Mountain mahogany should make some fantastic bows, but I tried and failed on the couple very marginal pieces I played with. It's really scrubby, branches a ton, and had crooks and knots everywhere.
Up in the top north-east corner of Utah in a place called One Mile Canyon in the Sawtooth Mountains, where I used to hunt deer with a bow, I once saw a huge gully/canyon full of LARGE, tall mahoganies packed into a shaded low-lying area. Many had been pushed down by snow and they were the biggest straightest trees I've ever seen anywhere of the species. I have meant ever since to go find some staves up there, but I always have enough wood, little time, I hunt somewhere else now, and it's a three hour drive each way....... one of these days, I guess.

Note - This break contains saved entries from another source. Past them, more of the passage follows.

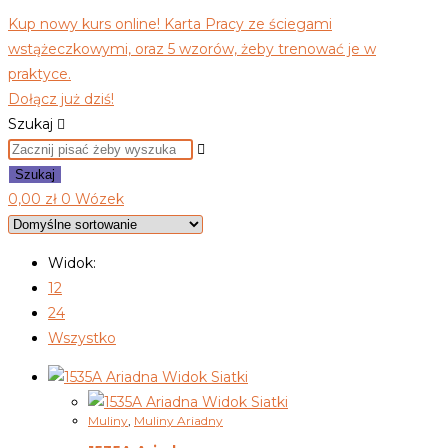
Kup nowy kurs online! Karta Pracy ze ściegami
wstążeczkowymi, oraz 5 wzorów, żeby trenować je w
praktyce.
Dołącz już dziś!
Szukaj
Szukaj
0,00
zł
0
Wózek
Widok:
12
24
Wszystko
Widok Siatki
Widok Siatki
Muliny
,
Muliny Ariadny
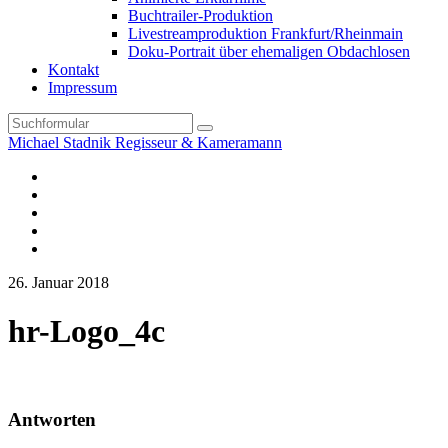
Buchtrailer-Produktion
Livestreamproduktion Frankfurt/Rheinmain
Doku-Portrait über ehemaligen Obdachlosen
Kontakt
Impressum
Search
Michael Stadnik Regisseur & Kameramann
Instagram-
Profil
Youtube
Facebook
Vimeo
TikTok-
Profil
26. Januar 2018
hr-Logo_4c
Antworten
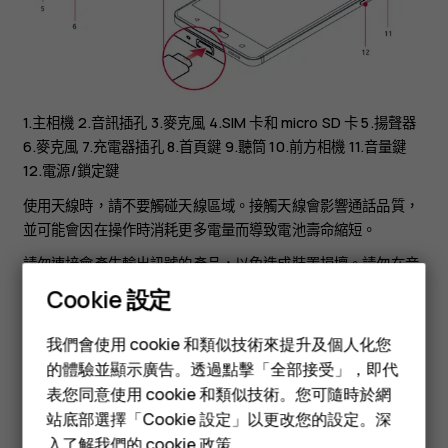
1.主相機 2.音訊插孔 3.麥克風 4.SIM 卡和 micro SD 卡 5.揚聲器
6.麥克風 7.充電器插孔 8.首頁鍵 9.聽筒 10.前方相機 11.音量鍵
12.電源/鎖定鍵
使用天線時，請不要觸碰天線區域。接觸天線會影響通話品質，
並可能會因在操作時消耗更多電量而導致電池壽命縮短。
請勿連接會產生輸出訊號的產品，以免造成裝置損壞。請勿在音
效插孔連接任何電源。如果連接任何非經認可用於搭配本裝置的
Cookie 設定
外部裝置或耳機至音效插孔，請特別注意音量級別。
智慧型手機
我們會使用 cookie 和類似技術來提升及個人化您
裝置某些部份具有磁性。裝置可能會吸引金屬物件。請勿將信用
功能型手機
的體驗並顯示廣告。透過點擊「全部接受」，即代
卡或其他磁條卡片長時間放在本裝置附近，以免造成卡片損壞。
表您同意使用 cookie 和類似技術。您可隨時於網
配件
站底部選擇「Cookie 設定」以更改您的設定。深
入了解我們的
cookie 政策
。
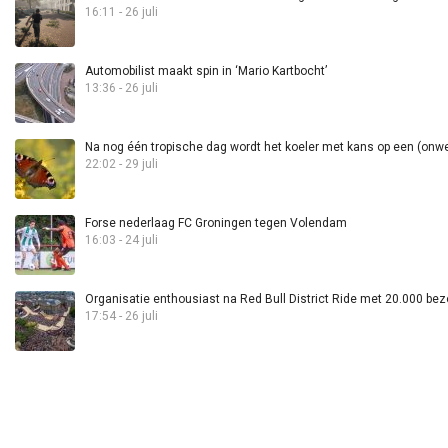
16:11 - 26 juli
Automobilist maakt spin in ‘Mario Kartbocht’
13:36 - 26 juli
Na nog één tropische dag wordt het koeler met kans op een (onwee
22:02 - 29 juli
Forse nederlaag FC Groningen tegen Volendam
16:03 - 24 juli
Organisatie enthousiast na Red Bull District Ride met 20.000 bez
17:54 - 26 juli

I wouldn't harvest much of anything off the open foothills on the Wasatch Front, but up the canyons there should be plenty of maple. The Bountiful Peak loop has you driving by tons of it. I confess I didn't get a permit, but I was in a wild back area and took one small tree from the middle of huge mile wide thickets of the stuff, and I've only done that a couple times. They cut tons of it down as they clear lots for houses, along with the oakbrush. Sometimes when working on trees for money in the houses invading the foothills I get the maple. So far that's all I have needed or used.